For those who have been around long enough, Ars Thanea is something of a legend. Founded in 2007, the studio has been designing for digital long before many of us entered the industry. And while the Ars Thanea team continues to forge ahead into VR / AR / XR, live-action and beyond for their clients today, they are not afraid to go the opposite direction: back to analog.
Combining handcraft methods with digital, the studio creates internal experiments that often either lead to client work or fuel it.
The studio's recent project for the Australian indie-pop band, Sheppard, makes a solid case for the technique. The project, in which Ars Thanea designed a cover for the band's new album, "Die Young," involved a combination of 2D design, clay sculpture, photography and post-production. Inspired by a scene from the band's music video, the resulting image is full of emotion, movement and mystery.
To create the image, the team started with a 2D concept to visualize the scene. With the help of sculptor Cezary Kostrzewski, their vision soon materialized as real clay sculptures. The studio then worked with photographer Szymon Swietochowski to capture the live scene, and finally took it into post-production for finishing touches.
“In ‘Die Young,’ we really wanted to achieve the most realistic effect possible,” said Piotr Jaworowski, founding partner and executive creative director at Ars Thanea. “The handcrafted sculpture is imperfect, which makes it more real, more human.”
Today, 3D tools and techniques allow such incredible detail and texture, we can study an image under a magnifying glass and still feel unsure whether it’s a photo or a graphic. When you can create any visual you imagine with no more resources than a mouse and a design program or two, why do it any differently?
Well, for one, because it’s fun.
“The truth is that in most cases we are able to achieve the desired effect with both methods, but the analog gives us, above all, the opportunity to interact with a real object,” said Jaworowski. “We can touch it and we can feel it – something that seems so obvious and ordinary, yet in the digital world, it is completely inaccessible.”
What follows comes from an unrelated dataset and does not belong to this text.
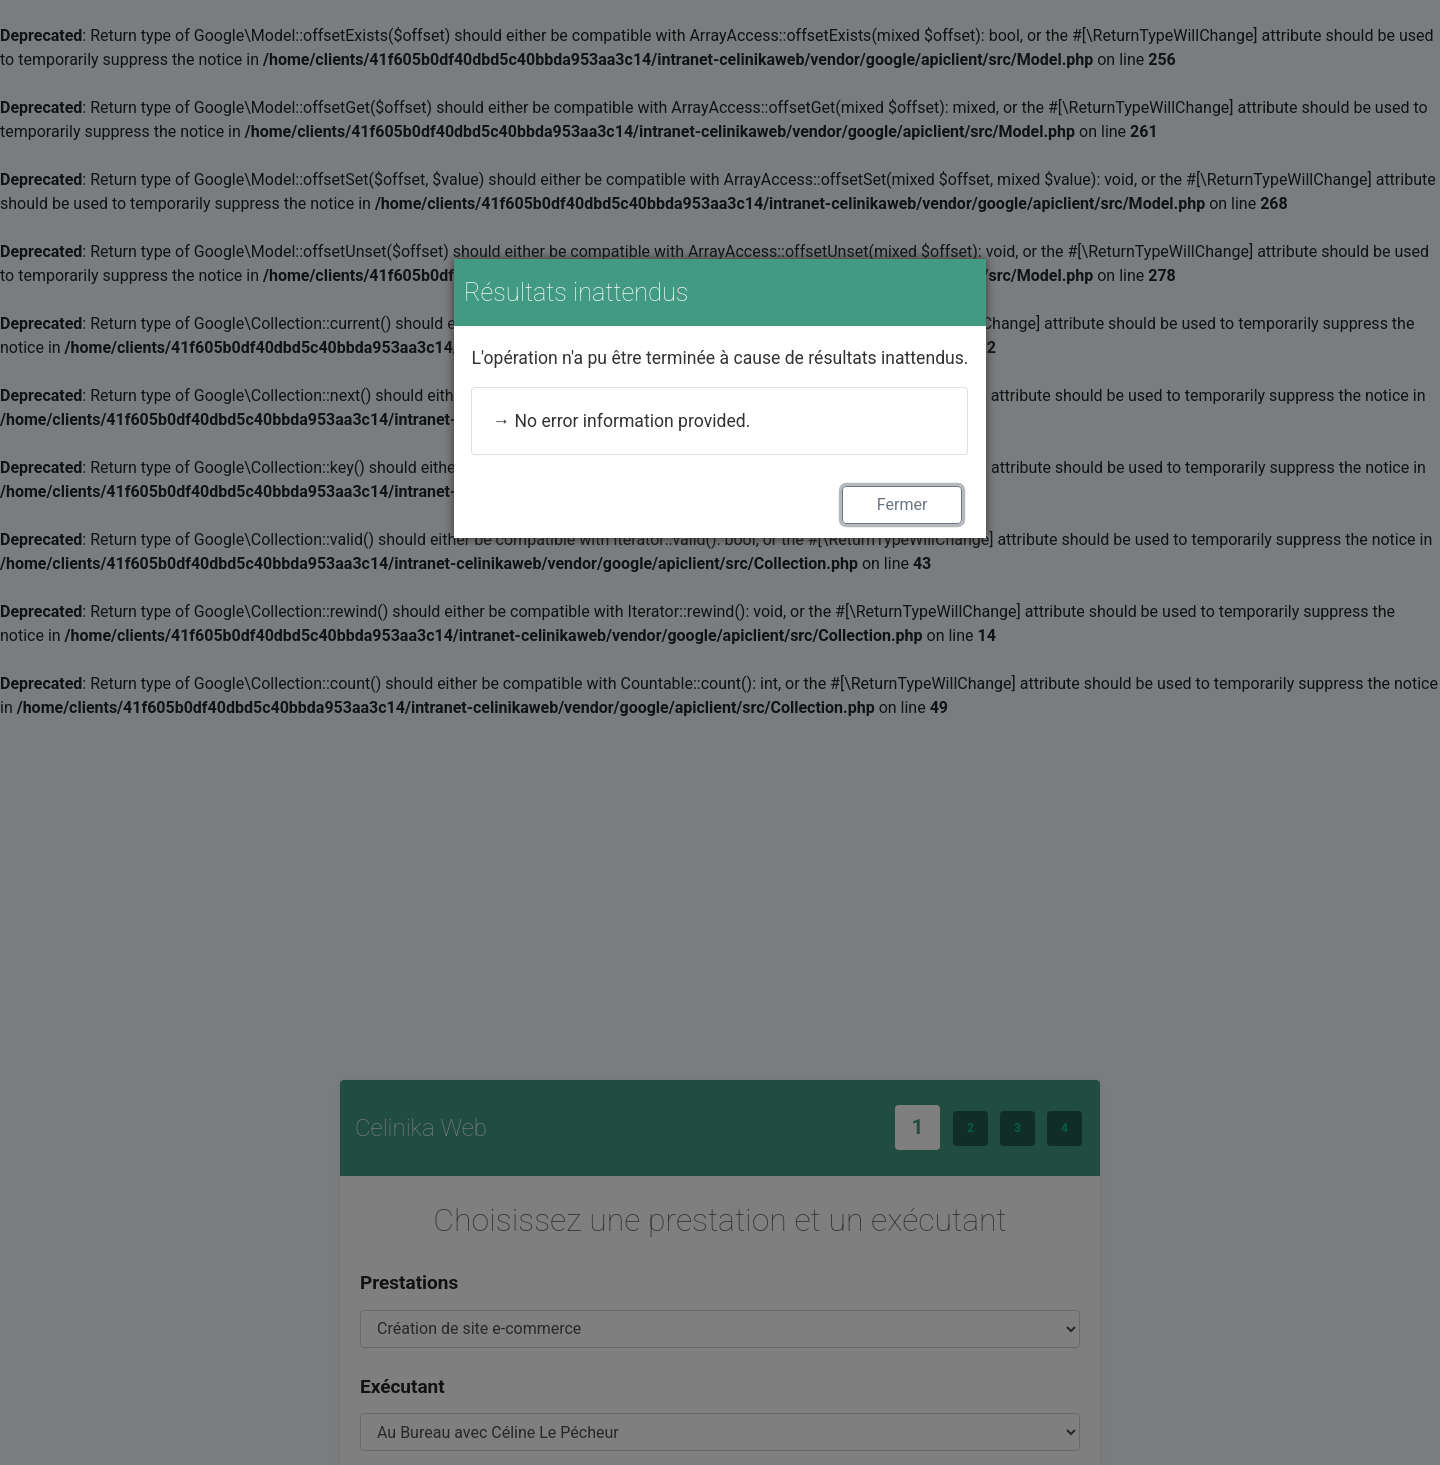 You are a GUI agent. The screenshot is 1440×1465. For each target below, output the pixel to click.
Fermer (902, 504) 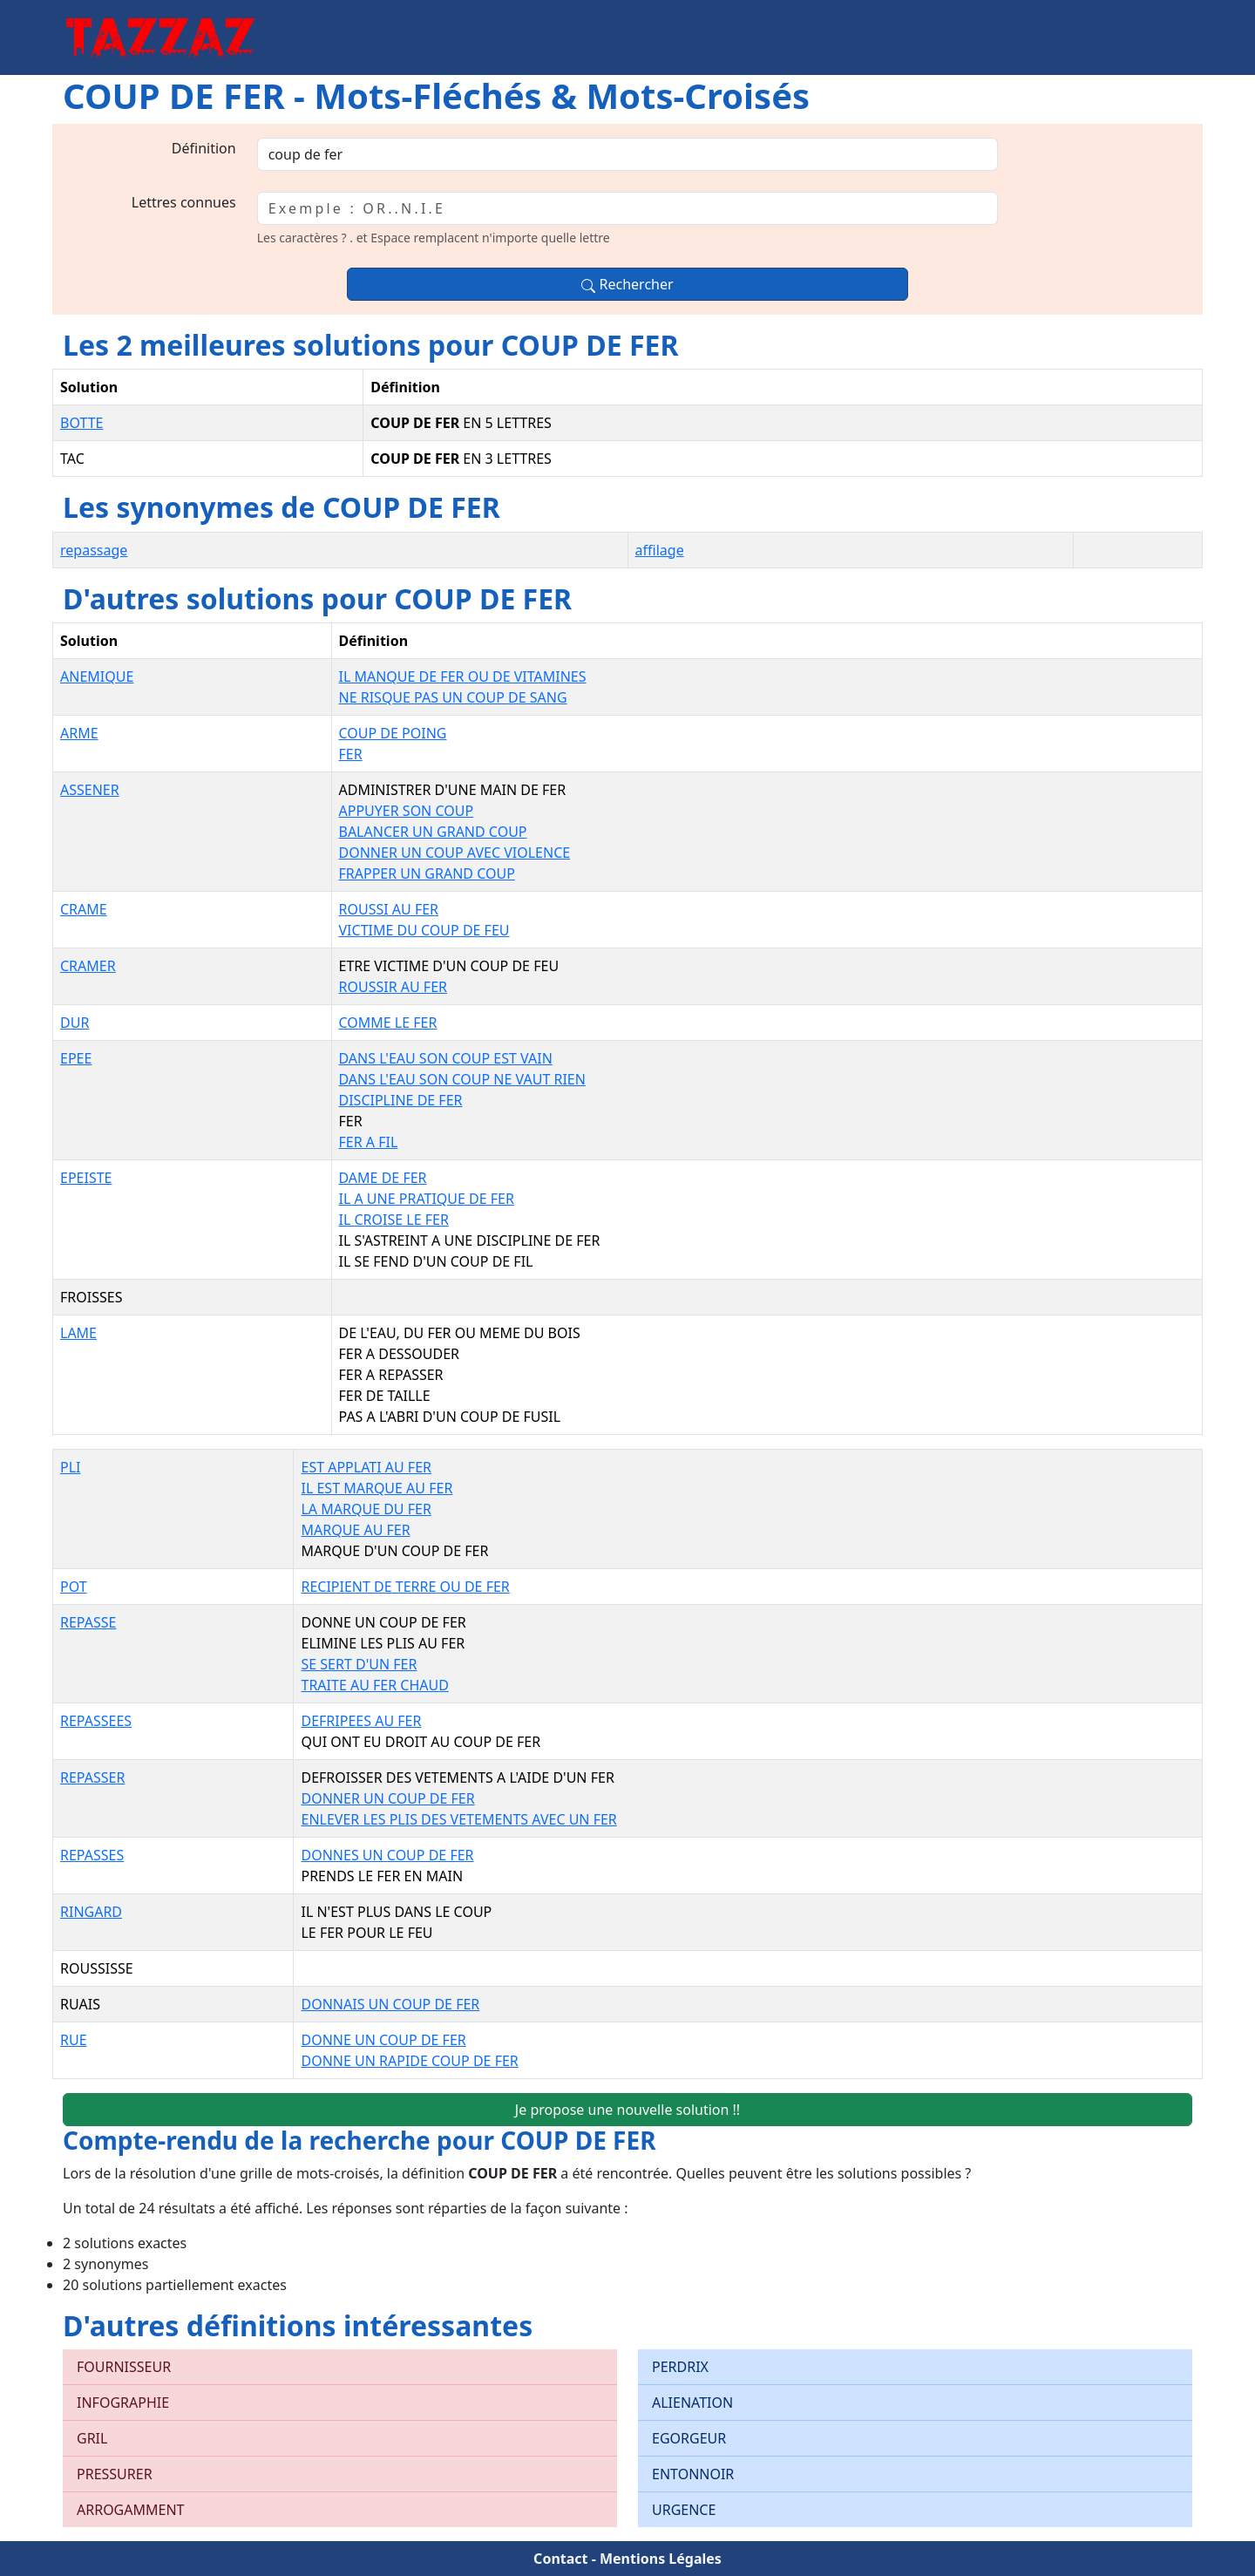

Working with analog materials is also a way for the studio to experiment and grow their capabilities.
“Thanks to such artistic projects we learn a lot and test various methods and techniques, which we later use in other commercial jobs. The unexpected always happens here,” said Jaworowski. “You have to challenge yourself to get exactly what you wanted. It's much more demanding, but at the same time extremely rewarding.”
"If you don't challenge yourself to do new things and only keep on working in techniques you already know, you'll be doing the same projects all your life."
Another Ars Thanea creation, titled “MOM?!”, features a hand-sculpted cube of ice with a digitally enhanced spider inside. The blend of methods led to an image so visually surreal, it’s hard to know where digital ends and analog begins.
In this case, the creative vision began with the method itself.
“This is a perfect example of a project that was born out of… the need to experiment and to explore unknown territories,” said Jaworowski. “We really wanted to check how we would work with 3D printing and we were wondering how the physical object would be transferred to digital. Unlike the standard creative process, we first chose a method and only then came up with an object that we would show – so ‘how’ was prior to ‘what.’”
In mixing analog with digital, Ars Thanea not only pushes the boundaries of their work, but reinvents it.
“If you don't challenge yourself to do new things and only keep on working in techniques you already know, you'll be doing the same projects all your life,” Jaworowski said. “I think that there is an inner need for a quest, and maybe this is the drive of our desire to reach for something new.”